Rollstuhlfahrer unerwünscht

"Oh nein, nicht schon wieder so ein Behindi-Mitleids-Thema", werden die ersten Leser nach der Überschrift denken. Tja, liebe Leser, ich wünschte auch, dass ich so etwas nicht ständig miterleben müsste. Meine Leser können weiterscrollen, das wünsche ich mir für mein Leben in solchen Momenten auch.

In Momenten, wo die Welt in Ordnung ist, wo ich versuche, meinen Jan anzugraben, gerade seine volle Aufmerksamkeit habe, ihn bei lauter Diskomusik antanze, ihm Salzstangen in den Mund stecken darf (nicht mit dem Mund, aber immerhin frisst er mir inzwischen aus der Hand...) und wo es dann plötzlich heißt: "Behinderte raus!"

Das wurde so nicht ausgesprochen. Soll ich erwähnen. Sagt Frank, der Jurist aus unserer WG. Aber ich darf öffentlich sagen, dass man gestern abend sieben Rollstuhlfahrer aus dem Roschinsky geworfen hat - und nur die sieben Rollstuhlfahrer.

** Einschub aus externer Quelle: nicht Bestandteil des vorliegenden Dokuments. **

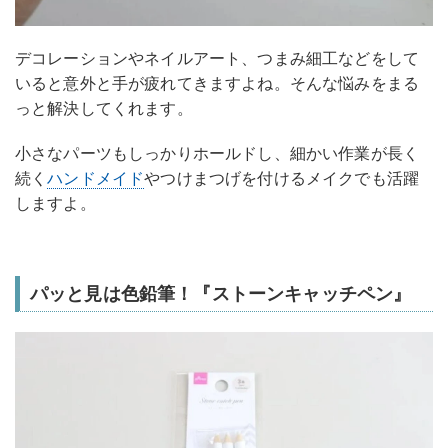
デコレーションやネイルアート、つまみ細工などをして
いると意外と手が疲れてきますよね。そんな悩みをまる
っと解決してくれます。
小さなパーツもしっかりホールドし、細かい作業が長く
続く
ハンドメイド
やつけまつげを付けるメイクでも活躍
しますよ。
パッと見は色鉛筆！『ストーンキャッチペン』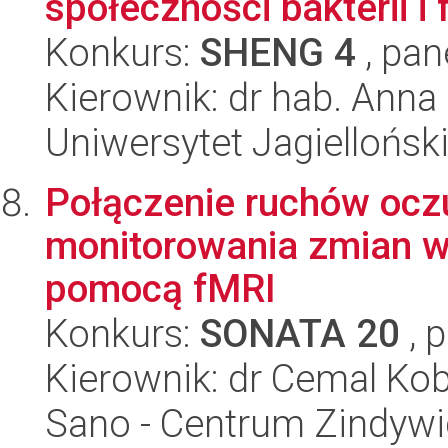
społeczności bakterii i 
Konkurs:
SHENG 4
, pan
Kierownik: dr hab. Ann
Uniwersytet Jagiellońsk
Połączenie ruchów oczu
monitorowania zmian 
pomocą fMRI
Konkurs:
SONATA 20
, 
Kierownik: dr Cemal Ko
Sano - Centrum Zindyw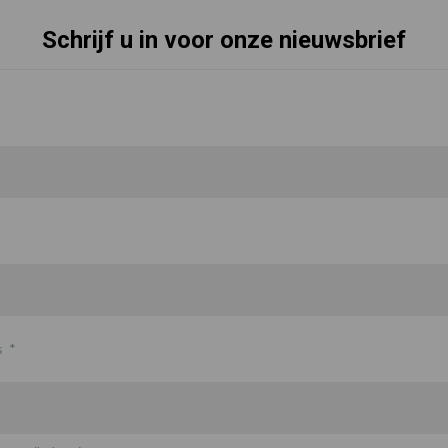
Schrijf u in voor onze nieuwsbrief
s
*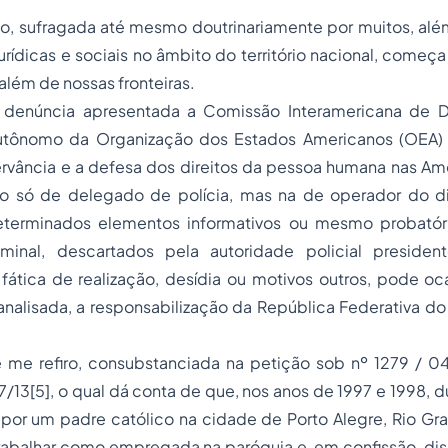
, sufragada até mesmo doutrinariamente por muitos, além 
rídicas e sociais no âmbito do território nacional, começa 
 além de nossas fronteiras.
a denúncia apresentada a Comissão Interamericana de
D
autônomo da Organização dos Estados Americanos (OEA)
vância e a defesa dos direitos da pessoa humana nas Amér
o só de delegado de polícia, mas na de operador do di
terminados elementos informativos ou mesmo probató
riminal, descartados pela autoridade policial preside
fática de realização, desídia ou motivos outros, pode oc
nalisada, a responsabilização da República Federativa do 
 me refiro, consubstanciada na petição sob nº 1279 / 0
7/13
[5]
, o qual dá conta de que, nos anos de 1997 e 1998, d
 por um padre católico na cidade de Porto Alegre, Rio Gr
rabalhar como empregada na paróquia e, em confissão, dis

Dass ihnen angedroht wurde, man würde die Polizei rufen, wenn sie dem Rauswurf nicht nachkommen und somit einen Hausfriedensbruch begehen. Schließlich darf die Inhaberin ja selbst entscheiden, welche Gäste sie haben will und welche nicht.

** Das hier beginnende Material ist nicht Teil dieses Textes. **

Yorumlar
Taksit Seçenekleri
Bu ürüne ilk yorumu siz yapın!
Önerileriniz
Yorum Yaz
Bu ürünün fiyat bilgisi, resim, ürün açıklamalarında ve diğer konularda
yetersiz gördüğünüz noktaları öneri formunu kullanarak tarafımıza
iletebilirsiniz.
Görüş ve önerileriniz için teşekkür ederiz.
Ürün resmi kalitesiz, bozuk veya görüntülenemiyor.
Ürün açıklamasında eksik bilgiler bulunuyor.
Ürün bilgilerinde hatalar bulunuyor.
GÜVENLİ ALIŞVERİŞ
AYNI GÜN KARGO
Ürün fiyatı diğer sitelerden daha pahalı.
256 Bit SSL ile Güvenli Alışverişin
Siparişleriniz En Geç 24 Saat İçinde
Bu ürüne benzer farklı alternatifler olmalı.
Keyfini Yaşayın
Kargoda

St. Pauli ist eine eher linke Szene. Entsprechend gibt es auch Menschen, die nicht wegschauen, sondern sich einmischen. So verließen mit uns rund 50 Leute die Kneipe und schworen, den Laden niemals wieder aufzusuchen. Einige Gäste verlangten, die Geschäftsführerin sprechen zu dürfen. Nachdem das draußen immer weiter eskalierte, kam sie vor die Tür und erklärte, dass es Sicherheitsbestimmungen gäbe, an die sie sich zu halten hätte. Mit uns wollte sie aber nicht sprechen.

Morgen früh hat einer der Beteiligten einen Termin bei der Boulevardpresse. Man muss sich ja nicht alles gefallen lassen. Ich bin gespannt, ob die etwas schreiben.

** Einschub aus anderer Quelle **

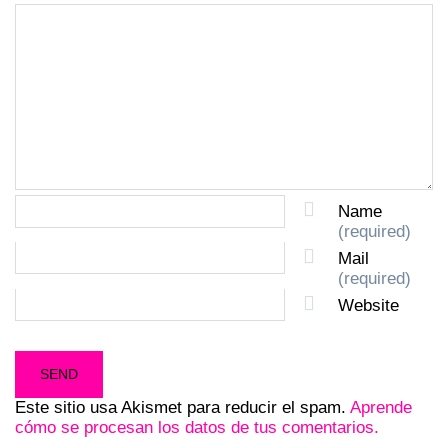
Name
(required)
Mail
(required)
Website
Este sitio usa Akismet para reducir el spam.
Aprende
cómo se procesan los datos de tus comentarios.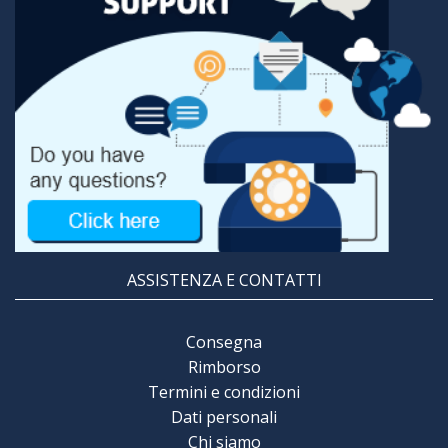
ASSISTENZA E CONTATTI
Consegna
Rimborso
Termini e condizioni
Dati personali
Chi siamo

Mittwoch, 25. November 2009

Kampf der Giganten

Ich habe drauf gewartet, jetzt ist es endlich da: Das Video vom letzten Rollstuhlbasketballspiel in Wetzlar. Man muss es gesehen haben. Die beiden besten deutschen Mannschaften kämpfen um den Sieg. Etliche Dreipunktewürfe (Distanz mehr als 6,25 Meter, dazu der Höhenunterschied beim Rollstuhlbasketball von rund 1,50 Meter) wie am Schnürchen und eine Bombenstimmung mit 4.000 Zuschauern in der restlos ausverkauften Arena sind immer wieder eine Reise wert. Auch wenn Wetzlar von Hamburg mit dem Zug etwas schwierig zu erreichen ist.

Bitte schaut Euch das Video an - es lohnt sich.


Na? Zuviel versprochen?

Dienstag, 24. November 2009

Tod einer Sozialtherapeutin

Seit meiner Entlassung aus dem Krankenhaus hilft mir -bis ich 18 bin- eine Sozialtherapeutin, in ein selbständiges Leben zu finden. Frau W. habe ich zuletzt vor 14 Tagen gesehen, letzten Dienstag fragte mich eine andere Mitarbeiterin der Einrichtung am Telefon, ob ich eine Woche ohne diese Hilfe auskommen würde, da Frau W. krank sei. Selbstverständlich komme ich mal eine Woche ohne Frau W. aus, selbstverständlich auch zwei oder drei. Ich bin ohnehin dafür, diese Besuche zu meinem 18. Geburtstag einzustellen, da ich mich selbstständig genug fühle. Im Gegensatz zu Cathleen, die ihre Sozialtherapeutin (von einer anderen Einrichtung) sehr in Anspruch nimmt, was auch okay ist und wofür sie ja auch bezahlt wird.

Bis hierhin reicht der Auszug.